In seeking re-election, state Rep. Ernest Hewett of the 39th District is facing an unusual challenge from within the Democratic Party in the Aug. 9 primary.
Hewett seems miffed that Chris Soto would challenge him for the job in the House of Representatives, rather than dutifully awaiting his turn until Hewett decides to step aside.
“Why run against me now? I’ve been in Hartford 12 years,” Hewett, 60, asked at their July 20 debate.
Unknowingly, Hewett answered his own question. It is healthy to the process to see a candidate challenged after so many years of easy victories.
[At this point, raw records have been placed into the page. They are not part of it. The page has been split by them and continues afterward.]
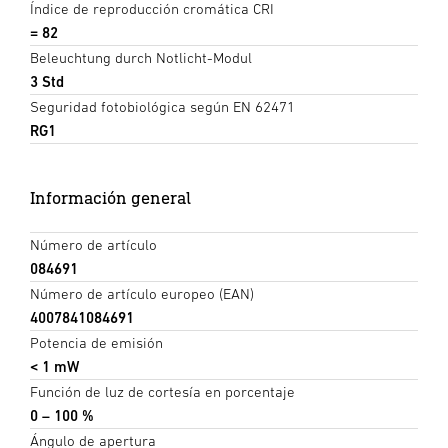
Índice de reproducción cromática CRI
= 82
Beleuchtung durch Notlicht-Modul
3 Std
Seguridad fotobiológica según EN 62471
RG1
Información general
Número de artículo
084691
Número de artículo europeo (EAN)
4007841084691
Potencia de emisión
< 1 mW
Función de luz de cortesía en porcentaje
0 – 100 %
Ángulo de apertura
In this city dominated by the Democrats, a serious challenge could likely have only come from within the party.
Soto had another good answer why he was running: “Public service.”
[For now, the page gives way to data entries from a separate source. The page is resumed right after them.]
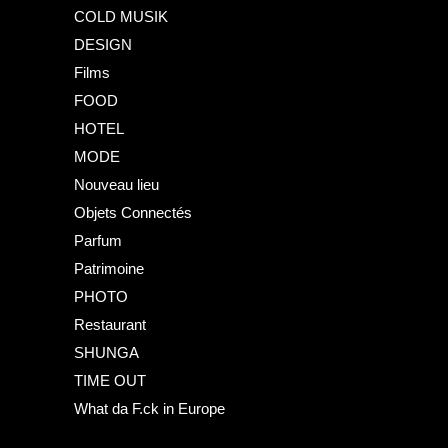
COLD MUSIK
DESIGN
Films
FOOD
HOTEL
MODE
Nouveau lieu
Objets Connectés
Parfum
Patrimoine
PHOTO
Restaurant
SHUNGA
TIME OUT
What da F.ck in Europe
Soto, 35, can do the job. Even Hewett recognizes that. He once asked Soto to run his campaign. Soto declined. Hewett concedes he was prepared to endorse Soto if he one day ran for the 39th seat, but only if he waited his turn.
A graduate of the U.S. Coast Guard Academy, Soto served five years in that service. He later obtained a Masters in Public Administration from Brown University. He is the founder and director of Higher Edge, an organization that guides the region’s low-income and first-generation college-bound students as they pursue a higher education and strive for their American Dream.
As a member of the state’s Latino and Puerto Rican Affairs Commission, he is well versed in the needs and challenges facing the Latino community, certainly pertinent given the city’s large and growing Latino population.
On many of the issues the candidates are close, hewing to the Democratic line, though with Soto eager to explore new ways of running the government more efficiently and Hewett dismissive of such talk, contending most every idea has been tried and rejected because it didn’t work or couldn’t get the votes.